Однако, когда я понял, ощутил вдруг, что в Рим обязательно попаду, я взялся за старое.
Принялся жаловаться вдвойне от прежнего. Стал громко сетовать на близкую безнадежную старость. Беззастенчиво жалеть себя, одинокого (уж простите меня, милые Маркисс и Барбий!) изгнанника. Зло клеветать на тихие серые Томы, честить зверьми своих простецов-соседей, звать невыносимыми местные зимы – искрящиеся, льдистые, бело-голубые.

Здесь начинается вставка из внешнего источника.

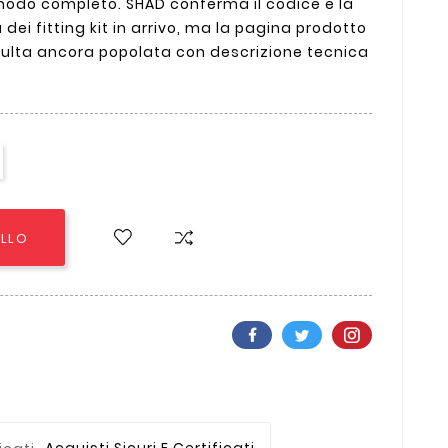
odo completo. SHAD conferma il codice e la
dei fitting kit in arrivo, ma la pagina prodotto
sulta ancora popolata con descrizione tecnica
ELLO
Acquisti Sicuri E Certificati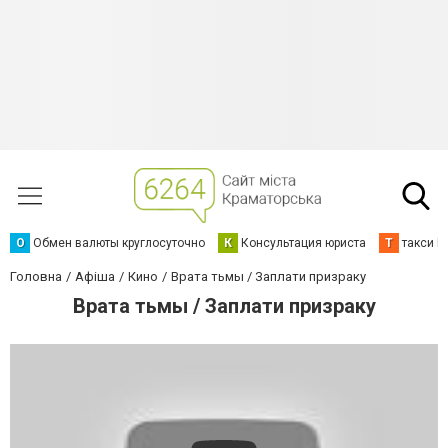
О
Обмен валюты круглосуточно
К
Консультация юриста
Т
такси К
Головна
Афіша
Кино
Врата тьмы / Заплати призраку
Врата тьмы / Заплати призраку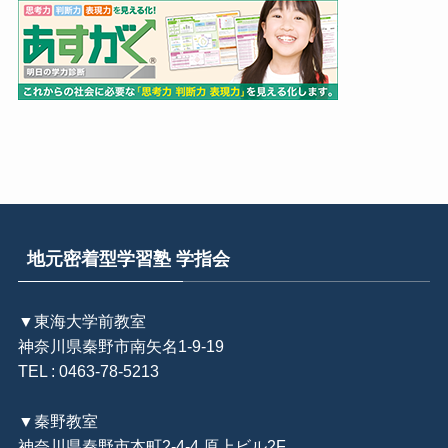
地元密着型学習塾 学指会
▼東海大学前教室
神奈川県秦野市南矢名1-9-19
TEL : 0463-78-5213
▼秦野教室
神奈川県秦野市本町2-4-4 原上ビル2F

Объяснялась эта перемена прагматически. Мне необходимо было спрятать свои намерения. Скрыть от всевидящего державного ока себя самого – обновленного, преображенного Назона.
Я писал, что дряхлею, а сам лишь розовел с лица да креп. Писал, что бедствую, и загребал злато лопаткой для смешивания перемолотых трав. Умолял Цезаря о пощаде, в то время как сам себе пощаду уж выписал.
И чем больше я ныл, тем сильней возвышался мой воинский дух. Чем настойчивей я убеждал друзей, что умру здесь, как глист, в этой неподмытой заднице мира, тем более уверялся, что скоро мы тайком обнимемся.
Не стыдно ли было мне принуждать к обману свой стих? Ничуть! Да и не принуждал я. Сам он невозбранно изливался – щедрый и сильный, невинный мой.
Только Фабии лгать не получалось. «Мой расшатался корабль, но ко дну не пошел, не разбился. Пусть и не в пристани он – держится все ж на воде», – шептал я ей. Верь, любимая, я скоро вернусь. Я уже кое-как возвращаюсь. Дождись, вывернись ужом из объятий Рабирия. Вытерпи искушение, хоть и умеет он искушать. Я повторял эти слова в земляной тишине спальни, зная: там, в Риме, меня услышали.